## Exercise directions
Show every line of the data that contains the string "hyvin".

━━ Data to examine ━━

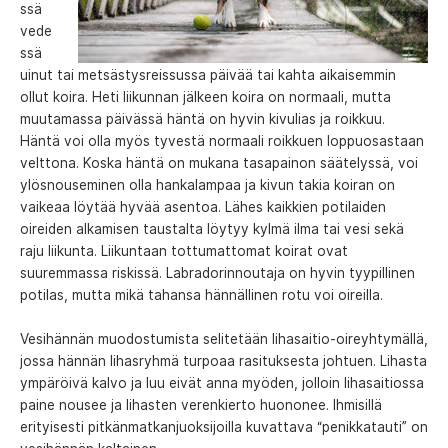
ssä
vede
ssä
uinut tai metsästysreissussa päivää tai kahta aikaisemmin
ollut koira. Heti liikunnan jälkeen koira on normaali, mutta
muutamassa päivässä häntä on hyvin kivulias ja roikkuu.
Häntä voi olla myös tyvestä normaali roikkuen loppuosastaan
velttona. Koska häntä on mukana tasapainon säätelyssä, voi
ylösnouseminen olla hankalampaa ja kivun takia koiran on
vaikeaa löytää hyvää asentoa. Lähes kaikkien potilaiden
oireiden alkamisen taustalta löytyy kylmä ilma tai vesi sekä
raju liikunta. Liikuntaan tottumattomat koirat ovat
suuremmassa riskissä. Labradorinnoutaja on hyvin tyypillinen
potilas, mutta mikä tahansa hännällinen rotu voi oireilla.
Vesihännän muodostumista selitetään lihasaitio-oireyhtymällä,
jossa hännän lihasryhmä turpoaa rasituksesta johtuen. Lihasta
ympäröivä kalvo ja luu eivät anna myöden, jolloin lihasaitiossa
paine nousee ja lihasten verenkierto huononee. Ihmisillä
erityisesti pitkänmatkanjuoksijoilla kuvattava “penikkatauti” on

━━━

## Result for this task
muutamassa päivässä häntä on hyvin kivulias ja roikkuu.
suuremmassa riskissä. Labradorinnoutaja on hyvin tyypillinen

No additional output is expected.